Subject: RE: [xsl] I18N / UTF-8 versus US-ASCII|
From: "Sangal, Amit (STSD)" <amit.sangal@xxxxxx>
Date: Tue, 4 Apr 2006 16:07:17 +0530
I have less knowledge in this area. In my case also, XML (containing Korean character) need to travel from one machine(running in Korean/ko_KR locale) to another machine(running in english/en_US local) inside SOAP envelope. Is there any known disadvantage/limitation of using US-ASCII output encoding? Regards, Amit -----Original Message----- From: andrew welch [mailto:andrew.j.welch@xxxxxxxxx] Sent: Tuesday, April 04, 2006 3:16 PM To: xsl-list@xxxxxxxxxxxxxxxxxxxxxx Subject: Re: [xsl] I18N / UTF-8 versus US-ASCII On 4/4/06, Sangal, Amit (STSD) <amit.sangal@xxxxxx> wrote: > Hi, > > I'm facing some trouble using the Xalan-j 2.6.0 for transforming XML which contains Korean characters. > When I use UTF-8 encoding, it makes these characters into garbled mess, like G;EM > <xsl:output method="xml" encoding="UTF-8" indent="yes"/> > e.g > <Dependencies> > <Source>europeG;EM</Source> > <Target>email_node3</Target> > </Dependencies> > > But when output encoding is changed to US-ASCII, outcome is all right and I do not see any garbling of Korean characters. > <xsl:output method="xml" encoding="US-ASCII" indent="yes"/> > e.g. > <Dependencies> > <Source>europe퓨터</Source> > <Target>email_node3</Target> > </Dependencies> > Is it ok to use US-ASCII encoding?
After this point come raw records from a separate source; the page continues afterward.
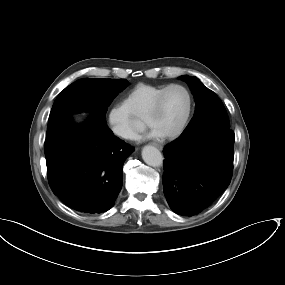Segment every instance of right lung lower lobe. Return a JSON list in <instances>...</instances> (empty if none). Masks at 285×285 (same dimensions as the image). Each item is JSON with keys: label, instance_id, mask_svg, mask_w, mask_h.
Here are the masks:
<instances>
[{"label": "right lung lower lobe", "instance_id": "1", "mask_svg": "<svg viewBox=\"0 0 285 285\" xmlns=\"http://www.w3.org/2000/svg\"><path fill=\"white\" fill-rule=\"evenodd\" d=\"M49 185L67 206L82 213L109 210L122 188L123 164L134 148L116 138L98 116L81 125L71 119L44 143Z\"/></svg>", "mask_w": 285, "mask_h": 285}]
</instances>
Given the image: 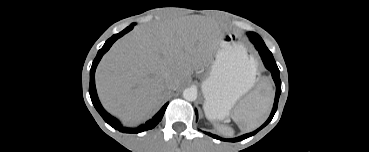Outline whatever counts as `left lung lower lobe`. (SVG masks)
<instances>
[{
	"instance_id": "obj_1",
	"label": "left lung lower lobe",
	"mask_w": 369,
	"mask_h": 152,
	"mask_svg": "<svg viewBox=\"0 0 369 152\" xmlns=\"http://www.w3.org/2000/svg\"><path fill=\"white\" fill-rule=\"evenodd\" d=\"M249 38H250L251 42L254 44V46L256 47V49L258 50V52H259V54H260V56L263 60V63L265 65V67L268 70L271 71L272 77H273L274 82L276 84V96H275L273 109H272V112H271L270 117L268 118V120L260 128H258L256 131H254L252 133L245 134V135L240 136L238 138L223 139V138H220V137H218L216 135H213L211 133L205 132L207 135L212 136L213 138L218 139V140L236 142V141L246 139V138L256 134L258 131H260L263 127H265L272 120V118H273V116H274V114L277 110L278 100H279V96H280V93H281V81H280V77H279V69L276 65V62L273 58L272 53L268 50V48L266 47V45H265L264 41L262 40V38L261 37H249ZM196 117L198 119L197 111H196Z\"/></svg>"
}]
</instances>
Yes it makes life much easier when encoding is effectively taken out of the equation. I always use us-ascii output encoding and leave the browser render the characters. It all gets far too painful when your encoding gets lost as the XML travels through servlets etc and your glorious multibyte characters become single byte rubbish. I'm know I'm wrong, and we should all use UTF-8 output encoding, and ensure everything else is UTF-8 aware, but it's just easier not to.